Restoring the Reputation of Gas Stoves

A new, peer-reviewed April scientific article demolishes an earlier claim, largely written by activist opponents of natural gas at the Rocky Mountain Institute, that home stoves burning natural gas cause childhood asthma.

That January 2023 article said, “We found that 12.7% … of current childhood asthma in the US is attributable to gas stove use.” Later, in interviews, RMI’s Brady Seals, one of the lead authors, claimed, “We were never saying that gas stoves cause asthma, we always say that they are associated with asthma, because that’s what the meta-analysis says, and that’s the data we have.” Attributable is a clear claim of causation and was widely reported that way in the general media.
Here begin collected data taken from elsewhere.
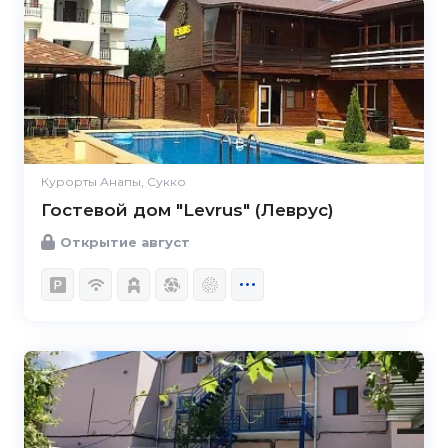
Курорты Анапы, Сукко
Гостевой дом "Levrus" (Леврус)
Открытие август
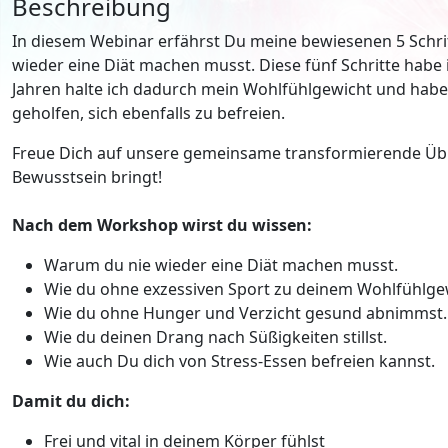
Beschreibung
In diesem Webinar erfährst Du meine bewiesenen 5 Schrit
wieder eine Diät machen musst. Diese fünf Schritte habe 
Jahren halte ich dadurch mein Wohlfühlgewicht und habe 
geholfen, sich ebenfalls zu befreien.
Freue Dich auf unsere gemeinsame transformierende Übu
Bewusstsein bringt!
Nach dem Workshop wirst du wissen:
Warum du nie wieder eine Diät machen musst.
Wie du ohne exzessiven Sport zu deinem Wohlfühlgew
Wie du ohne Hunger und Verzicht gesund abnimmst.
Wie du deinen Drang nach Süßigkeiten stillst.
Wie auch Du dich von Stress-Essen befreien kannst.
Damit du dich:
Frei und vital in deinem Körper fühlst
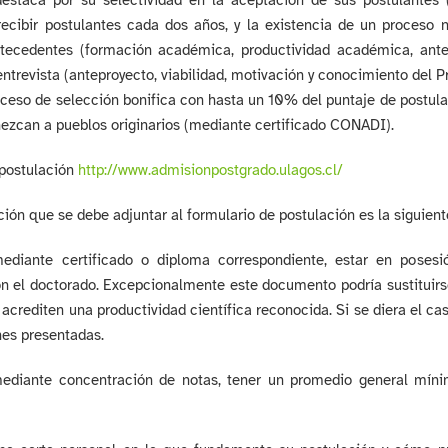
estaca por su selectividad en la aceptación de sus postulantes
 recibir postulantes cada dos años, y la existencia de un proceso
ntecedentes (formación académica, productividad académica, ante
entrevista (anteproyecto, viabilidad, motivación y conocimiento del 
ceso de selección bonifica con hasta un 10% del puntaje de postula
ezcan a pueblos originarios (mediante certificado CONADI).
 postulación
http://www.admisionpostgrado.
ulagos.cl/
ón que se debe adjuntar al formulario de postulación es la siguient
 mediante certificado o diploma correspondiente, estar en poses
n el doctorado. Excepcionalmente este documento podría sustituirse
acrediten una productividad científica reconocida. Si se diera el c
nes presentadas.
 mediante concentración de notas, tener un promedio general míni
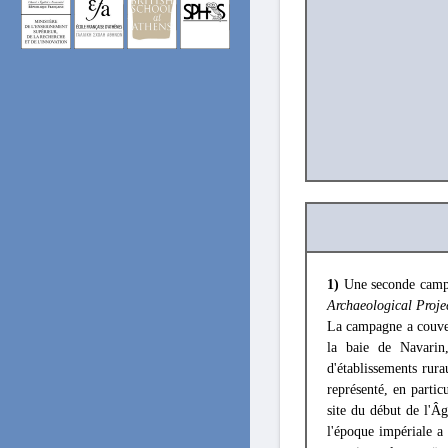
1)
Une seconde campa
Archaeological Proje
La campagne a couve
la baie de Navarin
d'établissements rura
représenté, en parti
site du début de l'Â
l'époque impériale a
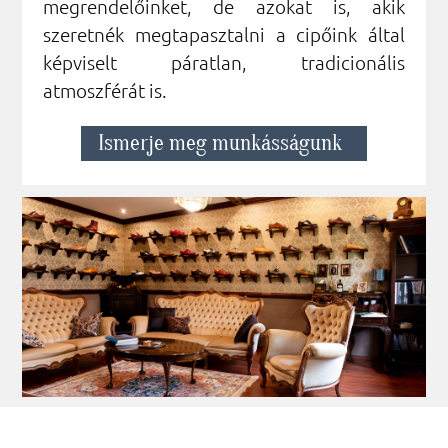
megrendelőinket, de azokat is, akik
szeretnék megtapasztalni a cipőink által
képviselt páratlan, tradicionális
atmoszférát is.
Ismerje meg munkásságunk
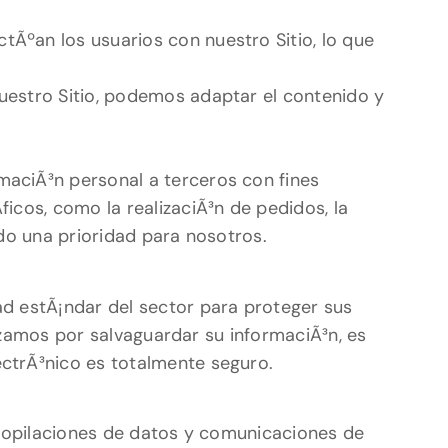
tÃºan los usuarios con nuestro Sitio, lo que
nuestro Sitio, podemos adaptar el contenido y
aciÃ³n personal a terceros con fines
icos, como la realizaciÃ³n de pedidos, la
ndo una prioridad para nosotros.
d estÃ¡ndar del sector para proteger sus
rzamos por salvaguardar su informaciÃ³n, es
ctrÃ³nico es totalmente seguro.
ecopilaciones de datos y comunicaciones de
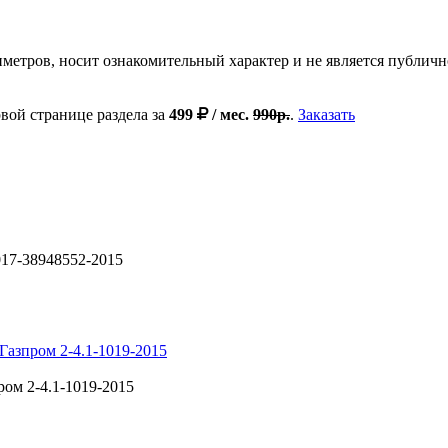
тров, носит ознакомительный характер и не является публично
вой странице раздела за
499
/ мес.
990р.
.
Заказать
017-38948552-2015
Газпром 2-4.1-1019-2015
ом 2-4.1-1019-2015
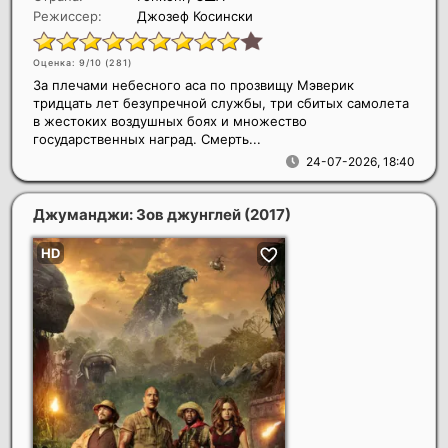
Режиссер:
Джозеф Косински
Оценка: 9/10 (
281
)
За плечами небесного аса по прозвищу Мэверик
тридцать лет безупречной службы, три сбитых самолета
в жестоких воздушных боях и множество
государственных наград. Смерть...
24-07-2026, 18:40
Джуманджи: Зов джунглей
(2017)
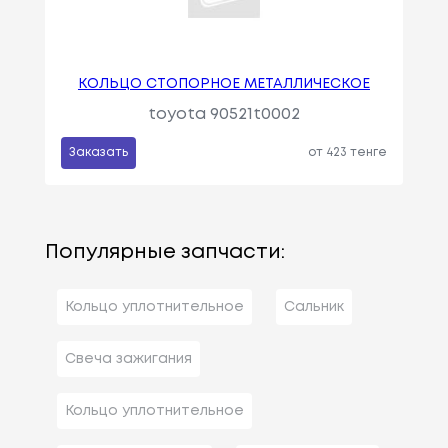
КОЛЬЦО СТОПОРНОЕ МЕТАЛЛИЧЕСКОЕ
toyota 90521t0002
Заказать
от 423 тенге
Популярные запчасти:
Кольцо уплотнительное
Сальник
Свеча зажигания
Кольцо уплотнительное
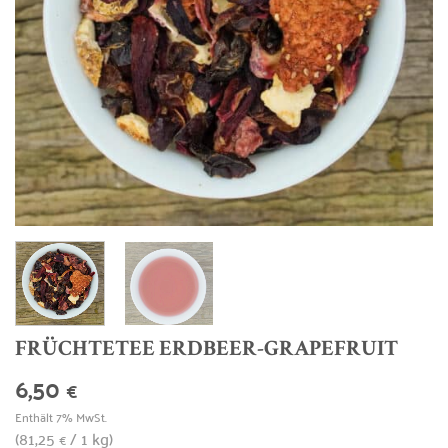
FRÜCHTETEE ERDBEER-GRAPEFRUIT
6,50
€
Enthält 7% MwSt.
(
81,25
/ 1 kg)
€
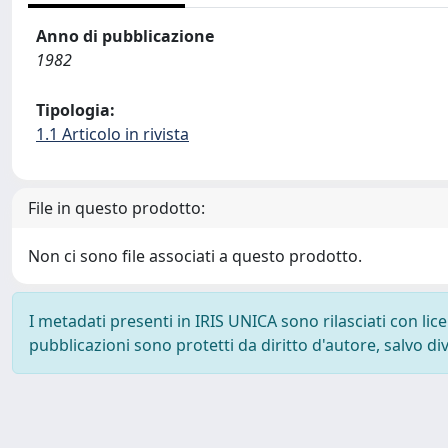
Anno di pubblicazione
1982
Tipologia:
1.1 Articolo in rivista
File in questo prodotto:
Non ci sono file associati a questo prodotto.
I metadati presenti in IRIS UNICA sono rilasciati con li
pubblicazioni sono protetti da diritto d'autore, salvo di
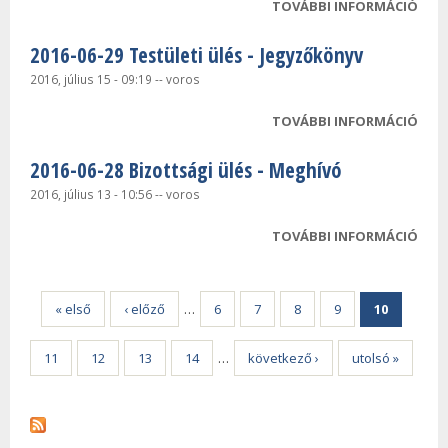
TOVÁBBI INFORMÁCIÓ
2016
TEST
2016-06-29 Testületi ülés - Jegyzőkönyv
ELŐ
TAR
2016, július 15 - 09:19
--
voros
KAP
TOVÁBBI INFORMÁCIÓ
2016
TEST
2016-06-28 Bizottsági ülés - Meghívó
JEG
TAR
2016, július 13 - 10:56
--
voros
KAP
TOVÁBBI INFORMÁCIÓ
2016
BIZ
Oldalak
ÜLÉS
TAR
« első
‹ előző
…
6
7
8
9
10
KAP
11
12
13
14
…
következő ›
utolsó »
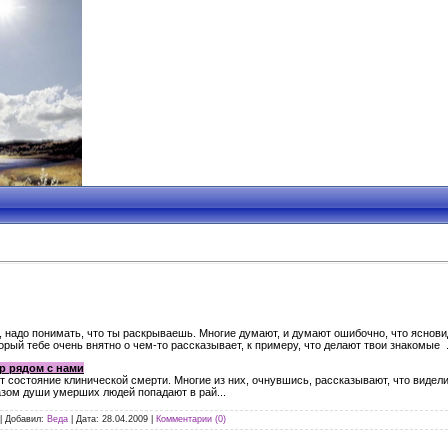
 надо понимать, что ты раскрываешь. Многие думают, и думают ошибочно, что ясновид
рый тебе очень внятно о чем-то рассказывает, к примеру, что делают твои знакомые .
р рядом с нами
 состояние клинической смерти. Многие из них, очнувшись, рассказывают, что видели
азом души умерших людей попадают в рай...
|
Добавил:
Веда
|
Дата:
28.04.2009
|
Комментарии (0)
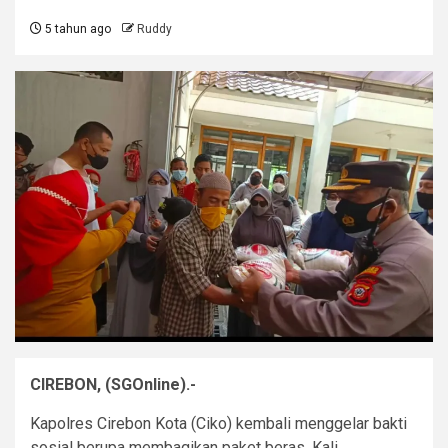
5 tahun ago
Ruddy
CIREBON, (SGOnline).-
Kapolres Cirebon Kota (Ciko) kembali menggelar bakti
sosial berupa membagikan paket beras. Kali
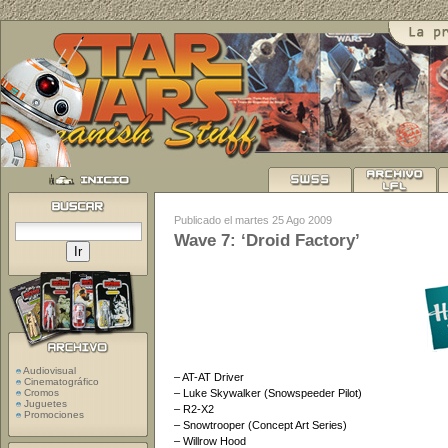
Publicado el martes 25 Ago 2009
Wave 7: ‘Droid Factory’
Audiovisual
– AT-AT Driver
Cinematográfico
– Luke Skywalker (Snowspeeder Pilot)
Cromos
Juguetes
– R2-X2
Promociones
– Snowtrooper (Concept Art Series)
– Willrow Hood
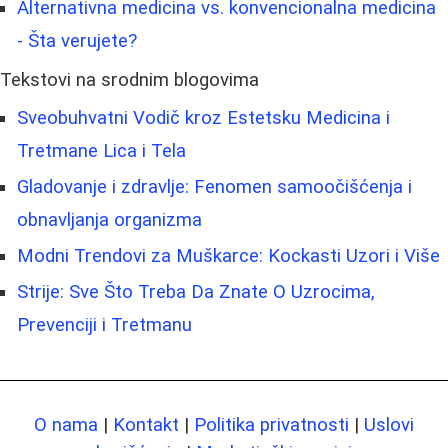
Alternativna medicina vs. konvencionalna medicina
- Šta verujete?
Tekstovi na srodnim blogovima
Sveobuhvatni Vodič kroz Estetsku Medicina i
Tretmane Lica i Tela
Gladovanje i zdravlje: Fenomen samoočišćenja i
obnavljanja organizma
Modni Trendovi za Muškarce: Kockasti Uzori i Više
Strije: Sve Što Treba Da Znate O Uzrocima,
Prevenciji i Tretmanu
O nama
|
Kontakt
|
Politika privatnosti
|
Uslovi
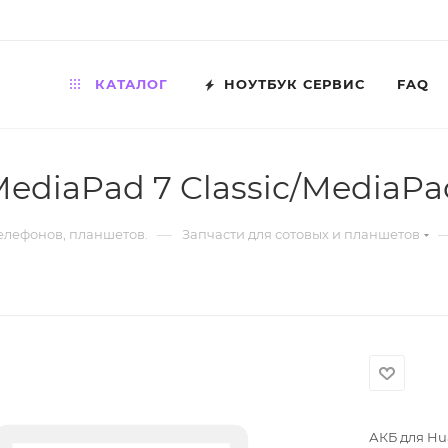
КАТАЛОГ
НОУТБУК СЕРВИС
FAQ
diaPad 7 Classic/MediaPad 
—
телефонов, планшетов.
Запчасти для сотовых и планшетов
АКБ для Hua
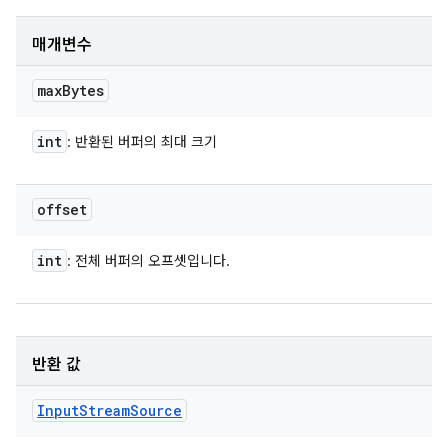
매개변수
max
Bytes
int
: 반환된 버퍼의 최대 크기
offset
int
: 전체 버퍼의 오프셋입니다.
반환 값
Input
Stream
Source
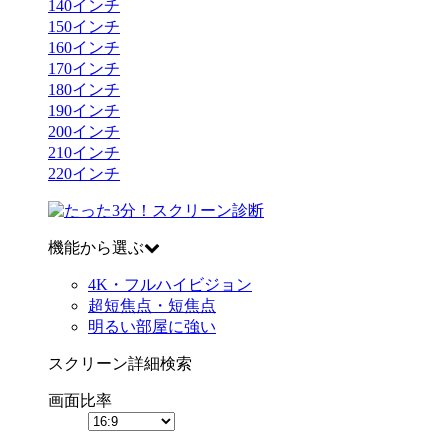
140
インチ
150
インチ
160
インチ
170
インチ
180
インチ
190
インチ
200
インチ
210
インチ
220
インチ
機能から選ぶ
4K・フルハイビジョン
超短焦点・短焦点
明るい部屋に強い
スクリーン詳細検索
画面比率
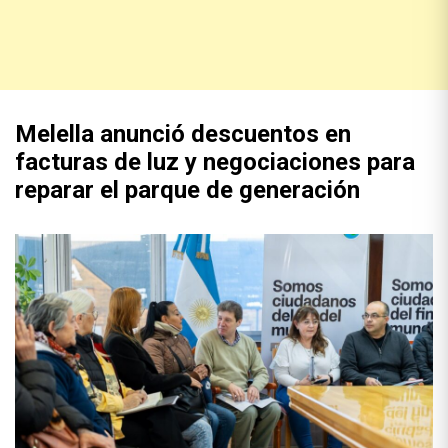
Melella anunció descuentos en
facturas de luz y negociaciones para
reparar el parque de generación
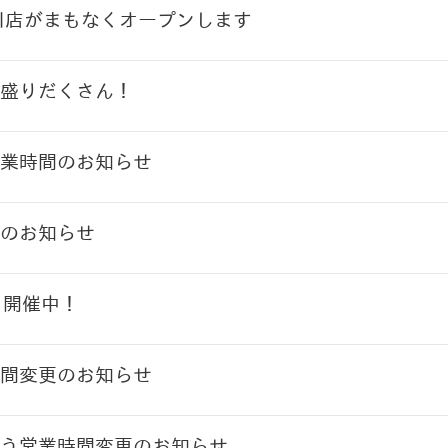
川店がまもなくオープンします
盛りだくさん！
業時間のお知らせ
のお知らせ
ト開催中！
間変更のお知らせ
う営業時間変更のお知らせ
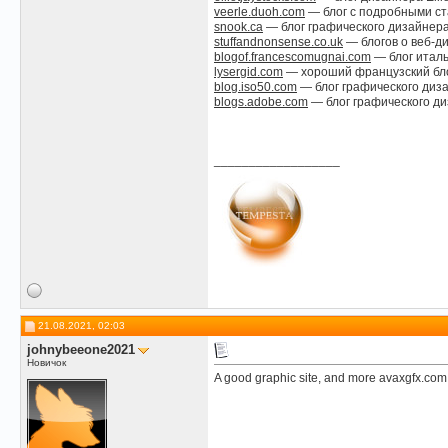
veerle.duoh.com
— блог с подробными ст
snook.ca
— блог графического дизайнера,
stuffandnonsense.co.uk
— блогов о веб-д
blogof.francescomugnai.com
— блог италь
lysergid.com
— хороший французский бло
blog.iso50.com
— блог графического диза
blogs.adobe.com
— блог графического ди
__________________
21.08.2021, 02:03
johnybeeone2021
Новичок
A good graphic site, and more avaxgfx.com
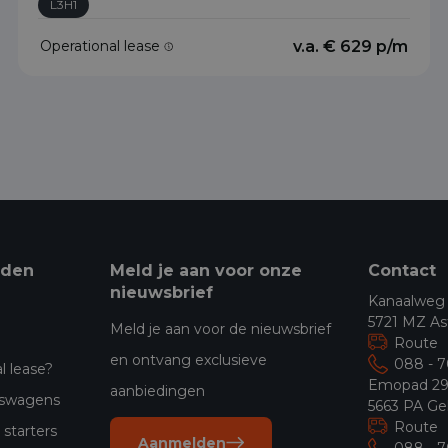
L3H1
Operational lease
v.a. € 629 p/m
eden
Meld je aan voor onze
Contact
nieuwsbrief
Kanaalweg
5721 MZ As
Meld je aan voor de nieuwsbrief
Route
en ontvang exclusieve
088 - 
l lease?
Emopad 2
aanbiedingen
jfswagens
5663 PA Ge
Route
starters
Aanmelden
088 - 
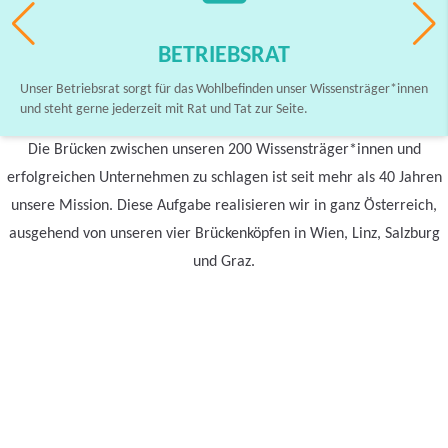
BETRIEBSRAT
Unser Betriebsrat sorgt für das Wohlbefinden unser Wissensträger*innen
und steht gerne jederzeit mit Rat und Tat zur Seite.
Die Brücken zwischen unseren 200 Wissensträger*innen und
erfolgreichen Unternehmen zu schlagen ist seit mehr als 40 Jahren
unsere Mission. Diese Aufgabe realisieren wir in ganz Österreich,
ausgehend von unseren vier Brückenköpfen in Wien, Linz, Salzburg
und Graz.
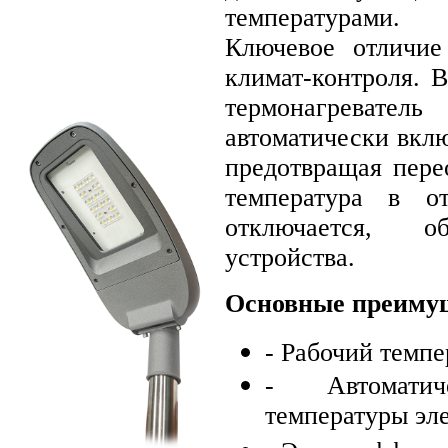
температурами.
Ключевое отличие
климат-контроля. 
термонагревател
автоматически вкл
предотвращая пере
температура в от
отключается, о
устройства.
Основные преиму
- Рабочий темпе
- Автоматич
температуры эл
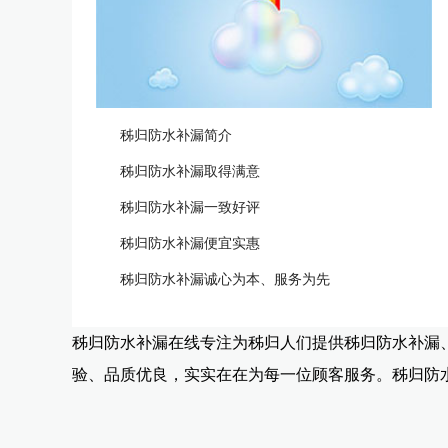
秭归防水补漏简介
秭归防水补漏取得满意
秭归防水补漏一致好评
秭归防水补漏便宜实惠
秭归防水补漏诚心为本、服务为先
秭归防水补漏在线专注为秭归人们提供秭归防水补漏
验、品质优良，实实在在为每一位顾客服务。秭归防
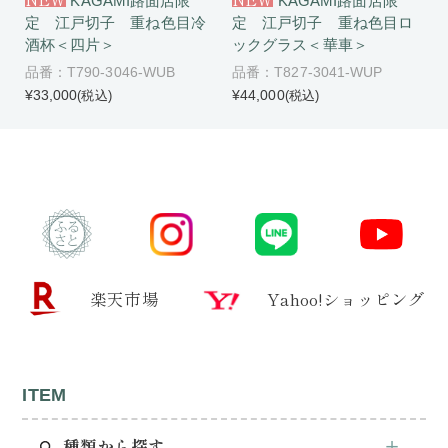
KAGAMI路面店限
KAGAMI路面店限
定 江戸切子 重ね色目冷
定 江戸切子 重ね色目ロ
酒杯＜四片＞
ックグラス＜華車＞
品番：T790-3046-WUB
品番：T827-3041-WUP
¥33,000
¥44,000
(税込)
(税込)
楽天市場
Yahoo!ショッピング
ITEM
種類から探す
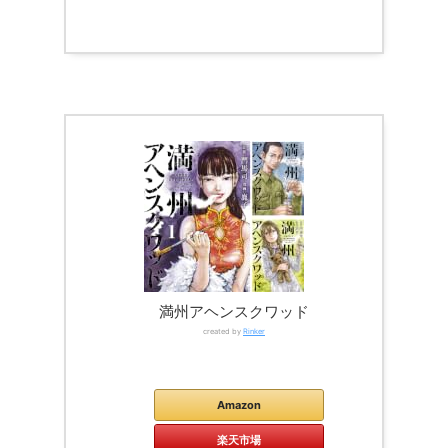
満州アヘンスクワッド
created by
Rinker
Kindle
Amazon
楽天市場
The Apr. 17 article in the Global Epidemiology journal – “Gas cooking and respiratory outcomes in children: A systematic review” – finds, in characteristic scientific understatement, that “that the epidemiology literature is limited by high heterogeneity and low study quality and, therefore, it does not provide sufficient evidence regarding causal relationships between gas cooking or indoor NO2 and asthma or wheeze. We caution against over-interpreting the quantitative evidence synthesis estimates from meta-analyses of these studies.”

Most damning, the Global Epidemiology article states that “a large proportion of the studies to date are subject to multiple sources of bias and inaccuracy, primarily due to self-reported gas cooking exposure or respiratory outcome, insufficient adjustment for key confounders (e.g., environmental tobacco smoke, family history of asthma or allergies, socioeconomic status or home environment), and unestablished temporality.”

“…bias and inaccuracy, primarily due to self-reported gas cooking exposure or respiratory outcome, insufficient adjustment for key confounders (e.g., environmental tobacco smoke, family history of asthma or allergies, socioeconomic status or home environment), and unestablished temporality.”

The April study, led by researchers from Boston-based Gradient, an environmental and health risk sciences consulting firm, reviewed 66 earlier studies of gas cooking and childhood respiratory histories. “We conducted the first systematic review of this epidemiology literature that includes an in-depth evaluation of study heterogeneity and study quality, neither of which was systematically evaluated in earlier reviews,” says the article. “Most of the studies are cross-sectional by design, precluding causal inference. Only a few are cohort studies that could establish temporality and they have largely reported null results. There is large variability across studies in terms of study region, age of children, gas cooking exposure definition, and asthma or wheeze outcome definition, precluding clear interpretations of meta-analysis estimates….”

The bottom line, the January RMI-led study is worthless. The handwringing about cooking with gas is overdone.

The January study led some activists, including a member of the federal Consumer Product Safety Commission, to suggest that a ban on gas stoves might be in order. Republican politicians immediately and predictably expressed outrage. But the White House quickly put out a statement that President Biden has no interest in banning gas stoves, and CPSC chair Alex Hoehn-Saric issued a statement, “I am not looking to ban gas stoves and the CPSC has no proceeding to do so.”

In related natural gas news, a federal appeals court Apr. 17 overturned a 2019 Berkeley, Calif., law banning gas in new construction, siding with an appeal from the California Restaurant Association. The city ordinance would ban natural gas piping in new buildings, in favor of electricity. The Ninth Circuit Court of Appeals in San Francisco, in a 3-0 decision, ruled that the local law was preempted by the federal Energy Policy and Conservation Act.

The opinion, overturning a federal district court ruling, said the federal law “expressly preempts State and local regulations concerning the energy use of many natural gas appliances, including those used in household and restaurant kitchens. Instead of directly banning those appliances in new buildings, Berkeley took a more circuitous route to the same result and enacted a building code that prohibits natural gas piping into those buildings, rendering the gas appliances useless.”

The appeals court overturned the city ordinance and remanded the case to the district court.

The Associated Press reported, “The ruling was expected to be appealed, according to a statement from a group of environmental advocates. Matt Vespa, a senior attorney with the nonprofit Earthjustice, called the decision misguided. ‘As we face a climate and air quality crisis from coast to coast, it is vital that cities and states maintain all legal pathways to protect public health, cut climate emissions, and increase safety by addressing pollution from buildings, and we’ll continue to fight to ensure this authority is preserved,’” Vespa said.